Document structure recognition data:
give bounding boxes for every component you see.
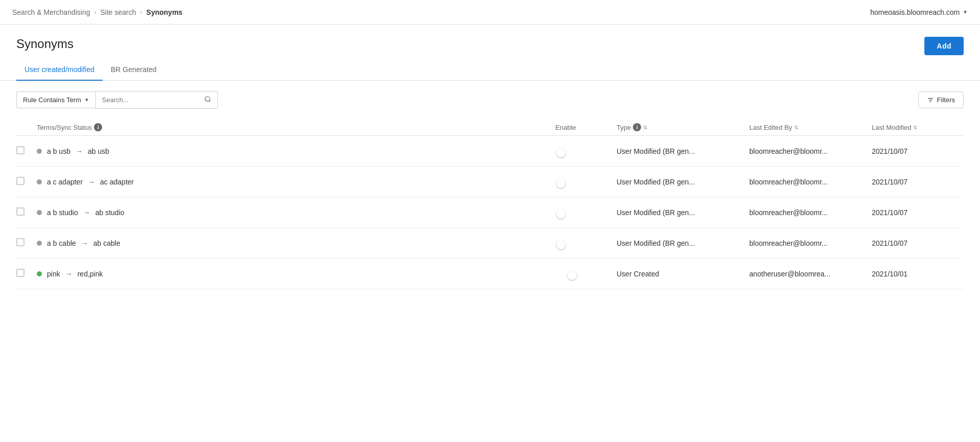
term-cell: a b studio → ab studio [37, 208, 555, 217]
table-row: a b cable → ab cable User Modified (BR g… [16, 228, 964, 259]
table-row: a b usb → ab usb User Modified (BR gen..… [16, 136, 964, 167]
svg-line-1 [209, 101, 211, 102]
modified-cell: 2021/10/07 [872, 147, 964, 155]
modified-cell: 2021/10/07 [872, 239, 964, 247]
tab-br-generated[interactable]: BR Generated [103, 59, 165, 81]
filter-bar: Rule Contains Term ▼ Filters [0, 81, 980, 119]
col-last-modified: Last Modified ⇅ [872, 124, 964, 131]
term-from: a b cable [47, 239, 76, 247]
row-checkbox[interactable] [16, 177, 24, 185]
last-edited-sort-icon[interactable]: ⇅ [794, 125, 798, 130]
term-arrow-icon: → [76, 147, 83, 155]
table-row: a b studio → ab studio User Modified (BR… [16, 197, 964, 228]
table-header: Terms/Sync Status i Enable Type i ⇅ Last… [16, 119, 964, 136]
row-checkbox[interactable] [16, 238, 24, 246]
term-arrow-icon: → [65, 270, 72, 278]
breadcrumb-chevron-2: › [140, 9, 142, 16]
col-enable: Enable [555, 124, 617, 131]
type-cell: User Created [617, 270, 749, 278]
table-row: a c adapter → ac adapter User Modified (… [16, 167, 964, 197]
breadcrumb: Search & Merchandising › Site search › S… [12, 8, 182, 16]
filters-button[interactable]: Filters [918, 91, 964, 108]
col-type: Type i ⇅ [617, 123, 749, 131]
col-last-modified-label: Last Modified [872, 124, 911, 131]
site-selector[interactable]: homeoasis.bloomreach.com ▼ [870, 8, 968, 16]
table-row: pink → red,pink User Created anotheruser… [16, 259, 964, 289]
edited-by-cell: anotheruser@bloomrea... [749, 270, 872, 278]
breadcrumb-current: Synonyms [146, 8, 183, 16]
type-info-icon[interactable]: i [633, 123, 641, 131]
term-to: ab cable [93, 239, 120, 247]
enable-cell [555, 178, 617, 186]
filters-button-label: Filters [937, 96, 955, 104]
table-container: Terms/Sync Status i Enable Type i ⇅ Last… [0, 119, 980, 289]
terms-info-icon[interactable]: i [94, 123, 102, 131]
search-wrapper [95, 91, 218, 109]
term-cell: a c adapter → ac adapter [37, 178, 555, 186]
term-from: a b usb [47, 147, 70, 155]
add-button[interactable]: Add [924, 37, 964, 55]
term-cell: pink → red,pink [37, 270, 555, 278]
modified-cell: 2021/10/07 [872, 208, 964, 217]
breadcrumb-search-merchandising[interactable]: Search & Merchandising [12, 8, 90, 16]
page-header: Synonyms Add [0, 25, 980, 55]
term-arrow-icon: → [83, 208, 90, 217]
row-checkbox-cell [16, 238, 37, 248]
row-checkbox-cell [16, 146, 37, 156]
breadcrumb-chevron-1: › [94, 9, 96, 16]
status-dot [37, 241, 42, 246]
col-last-edited-by: Last Edited By ⇅ [749, 124, 872, 131]
tabs-container: User created/modified BR Generated [0, 59, 980, 81]
modified-cell: 2021/10/01 [872, 270, 964, 278]
edited-by-cell: bloomreacher@bloomr... [749, 208, 872, 217]
col-enable-label: Enable [555, 124, 576, 131]
term-cell: a b usb → ab usb [37, 147, 555, 155]
term-to: ab usb [88, 147, 109, 155]
search-input[interactable] [96, 92, 198, 108]
svg-point-0 [205, 97, 210, 101]
site-dropdown-arrow: ▼ [963, 9, 968, 15]
type-cell: User Modified (BR gen... [617, 178, 749, 186]
enable-cell [555, 270, 617, 278]
term-from: pink [47, 270, 60, 278]
row-checkbox[interactable] [16, 207, 24, 216]
type-cell: User Modified (BR gen... [617, 147, 749, 155]
status-dot [37, 210, 42, 215]
page-title: Synonyms [16, 37, 74, 51]
search-icon [204, 96, 211, 103]
col-terms: Terms/Sync Status i [37, 123, 555, 131]
type-sort-icon[interactable]: ⇅ [643, 125, 647, 130]
main-content: Synonyms Add User created/modified BR Ge… [0, 25, 980, 442]
type-cell: User Modified (BR gen... [617, 208, 749, 217]
row-checkbox[interactable] [16, 269, 24, 277]
term-from: a c adapter [47, 178, 83, 186]
table-body: a b usb → ab usb User Modified (BR gen..… [16, 136, 964, 289]
term-to: red,pink [78, 270, 103, 278]
row-checkbox-cell [16, 207, 37, 217]
status-dot [37, 179, 42, 184]
row-checkbox-cell [16, 177, 37, 187]
enable-cell [555, 239, 617, 247]
tab-user-created[interactable]: User created/modified [16, 59, 103, 81]
row-checkbox[interactable] [16, 146, 24, 154]
term-arrow-icon: → [88, 178, 95, 186]
status-dot [37, 149, 42, 154]
edited-by-cell: bloomreacher@bloomr... [749, 178, 872, 186]
type-cell: User Modified (BR gen... [617, 239, 749, 247]
rule-selector-label: Rule Contains Term [23, 96, 81, 104]
term-from: a b studio [47, 208, 78, 217]
enable-cell [555, 147, 617, 155]
term-cell: a b cable → ab cable [37, 239, 555, 247]
rule-selector[interactable]: Rule Contains Term ▼ [16, 91, 95, 108]
row-checkbox-cell [16, 269, 37, 278]
col-type-label: Type [617, 124, 631, 131]
col-terms-label: Terms/Sync Status [37, 124, 92, 131]
term-to: ab studio [95, 208, 125, 217]
search-button[interactable] [198, 91, 217, 108]
last-modified-sort-icon[interactable]: ⇅ [913, 125, 917, 130]
filter-icon [927, 97, 934, 104]
breadcrumb-site-search[interactable]: Site search [101, 8, 136, 16]
filter-left: Rule Contains Term ▼ [16, 91, 218, 109]
enable-cell [555, 208, 617, 217]
edited-by-cell: bloomreacher@bloomr... [749, 147, 872, 155]
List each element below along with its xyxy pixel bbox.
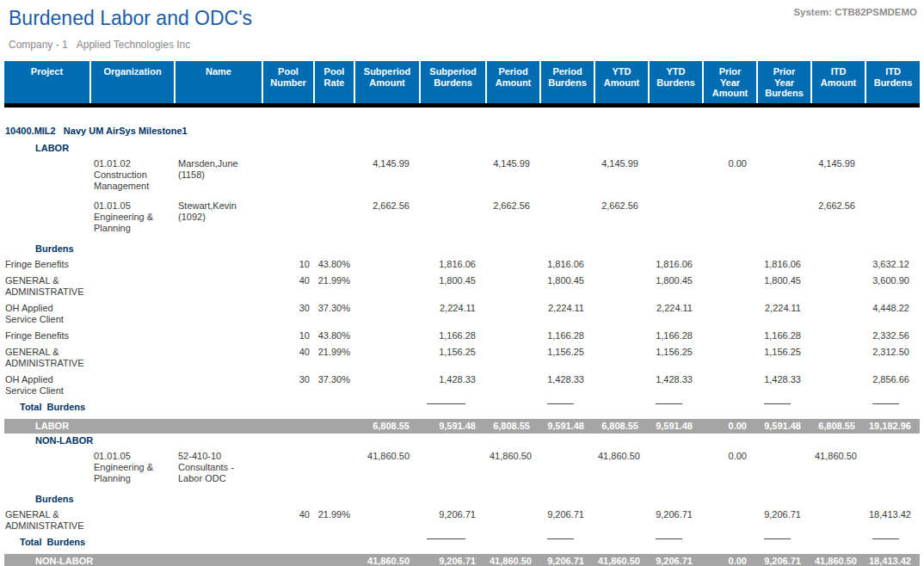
amount-cell [703,373,757,401]
column-header: Pool Number [262,61,314,103]
amount-cell [811,373,865,401]
amount-cell: 4,145.99 [594,157,649,200]
amount-cell: 41,860.50 [811,554,865,566]
amount-cell: 41,860.50 [594,450,649,492]
amount-cell [486,508,540,536]
total-rule-cell [757,536,811,554]
amount-cell [354,373,420,401]
amount-cell: 9,206.71 [540,554,594,566]
amount-cell [314,200,354,242]
text-cell [175,258,262,274]
amount-cell: 2,224.11 [420,302,486,329]
company-label: Company - 1 [9,39,68,51]
column-header: Pool Rate [314,61,354,103]
amount-cell: 2,332.56 [865,329,920,346]
amount-cell: 1,428.33 [420,373,486,401]
amount-cell [486,258,540,274]
text-cell [90,274,175,302]
text-cell [90,258,175,274]
total-rule [427,538,465,539]
amount-cell: 40 [262,346,314,373]
total-rule-cell [865,401,920,419]
amount-cell [594,508,649,536]
amount-cell: 19,182.96 [865,419,920,434]
detail-row: 01.01.05 Engineering & Planning52-410-10… [4,450,920,492]
row-label: LABOR [4,141,920,157]
amount-cell: 2,662.56 [354,200,420,242]
amount-cell: 30 [262,302,314,329]
amount-cell: 41,860.50 [594,554,649,566]
amount-cell: 1,816.06 [420,258,486,274]
amount-cell [865,157,920,200]
burden-row: GENERAL & ADMINISTRATIVE4021.99%1,800.45… [4,274,920,302]
column-header: YTD Amount [594,61,649,103]
amount-cell: 9,206.71 [757,508,811,536]
system-label: System: [793,7,832,17]
total-rule [547,538,574,539]
amount-cell: 1,166.28 [649,329,703,346]
text-cell: Fringe Benefits [4,329,90,346]
cell [703,401,757,419]
amount-cell: 9,591.48 [757,419,811,434]
amount-cell [262,157,314,200]
cell [811,536,865,554]
amount-cell: 1,166.28 [757,329,811,346]
amount-cell: 40 [262,274,314,302]
amount-cell: 9,206.71 [649,554,703,566]
amount-cell [354,274,420,302]
amount-cell: 4,145.99 [811,157,865,200]
amount-cell [540,450,594,492]
amount-cell: 1,816.06 [757,258,811,274]
text-cell [175,302,262,329]
amount-cell: 37.30% [314,373,354,401]
total-rule-cell [649,401,703,419]
amount-cell: 9,591.48 [420,419,486,434]
amount-cell: 0.00 [703,554,757,566]
column-header: ITD Amount [811,61,865,103]
amount-cell: 41,860.50 [486,450,540,492]
column-header: YTD Burdens [649,61,703,103]
burden-row: GENERAL & ADMINISTRATIVE4021.99%1,156.25… [4,346,920,373]
text-cell [175,329,262,346]
row-label: LABOR [4,419,354,434]
amount-cell: 2,662.56 [594,200,649,242]
amount-cell: 30 [262,373,314,401]
report-page: Burdened Labor and ODC's System:CTB82PSM… [0,0,924,566]
amount-cell: 3,600.90 [865,274,920,302]
amount-cell: 2,312.50 [865,346,920,373]
amount-cell: 18,413.42 [865,554,920,566]
amount-cell [420,157,486,200]
text-cell [90,302,175,329]
amount-cell [865,450,920,492]
amount-cell [314,450,354,492]
burden-row: OH Applied Service Client3037.30%2,224.1… [4,302,920,329]
company-line: Company - 1Applied Technologies Inc [9,40,915,51]
amount-cell: 6,808.55 [811,419,865,434]
amount-cell [757,157,811,200]
amount-cell: 3,632.12 [865,258,920,274]
amount-cell [811,302,865,329]
report-title: Burdened Labor and ODC's [9,7,915,29]
amount-cell: 9,206.71 [757,554,811,566]
amount-cell: 43.80% [314,258,354,274]
amount-cell: 18,413.42 [865,508,920,536]
amount-cell: 1,428.33 [757,373,811,401]
amount-cell [811,508,865,536]
text-cell: Stewart,Kevin (1092) [175,200,262,242]
amount-cell: 21.99% [314,508,354,536]
amount-cell [757,450,811,492]
amount-cell [354,329,420,346]
amount-cell: 6,808.55 [486,419,540,434]
amount-cell: 2,662.56 [811,200,865,242]
column-header: Subperiod Amount [354,61,420,103]
row-label: NON-LABOR [4,434,920,450]
amount-cell [594,373,649,401]
amount-cell: 4,448.22 [865,302,920,329]
detail-row: 01.01.05 Engineering & PlanningStewart,K… [4,200,920,242]
text-cell: 52-410-10 Consultants - Labor ODC [175,450,262,492]
text-cell: GENERAL & ADMINISTRATIVE [4,346,90,373]
amount-cell [703,258,757,274]
amount-cell [594,258,649,274]
amount-cell: 1,156.25 [420,346,486,373]
total-rule-cell [540,401,594,419]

● DIRECTIONS
Tally the lines above that include the word "header"; answer with the total only.

● YOUR RESPONSE
8